Nerve detection during surgery: optical spectroscopy for peripheral nerve localization.

Lasers Med Sci 2018 Apr 2;33(3):619-625. Epub 2018 Feb 2.

Department of Surgery, The Netherlands Cancer Institute, Antoni van Leeuwenhoek Hospital, Plesmanlaan 121, 1066 CX, Amsterdam, The Netherlands.

Precise nerve localization is of major importance in both surgery and regional anesthesia. Optically based techniques can identify tissue through differences in optical properties, like absorption and scattering. The aim of this study was to evaluate the potential of optical spectroscopy (diffuse reflectance spectroscopy) for clinical nerve identification in vivo. Eighteen patients (8 male, 10 female, age 53 ± 13 years) undergoing inguinal lymph node resection or resection or a soft tissue tumor in the groin were included to measure the femoral or sciatic nerve and the surrounding tissues. In vivo optical measurements were performed using Diffuse Reflectance Spectroscopy (400-1600 nm) on nerve, near nerve adipose tissue, muscle, and subcutaneous fat using a needle-shaped probe. Model-based analyses were used to derive verified quantitative parameters as concentrations of optical absorbers and several parameters describing scattering. A total of 628 optical spectra were recorded. Measured spectra reveal noticeable tissue specific characteristics.

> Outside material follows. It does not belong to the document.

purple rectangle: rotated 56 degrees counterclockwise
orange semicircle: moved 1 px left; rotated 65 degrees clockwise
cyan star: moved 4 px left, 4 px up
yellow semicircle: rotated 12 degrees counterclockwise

Optical absorption of water, fat, and oxy- and deoxyhemoglobin was manifested in the measured spectra. The parameters water and fat content showed significant differences (P < 0.005) between nerve and all surrounding tissues. Classification using k-Nearest Neighbor based on the derived parameters revealed a sensitivity of 85% and a specificity of 79%, for identifying nerve from surrounding tissues. Diffuse Reflectance Spectroscopy identifies peripheral nerve bundles. The differences found between tissue groups are assignable to the tissue composition and structure.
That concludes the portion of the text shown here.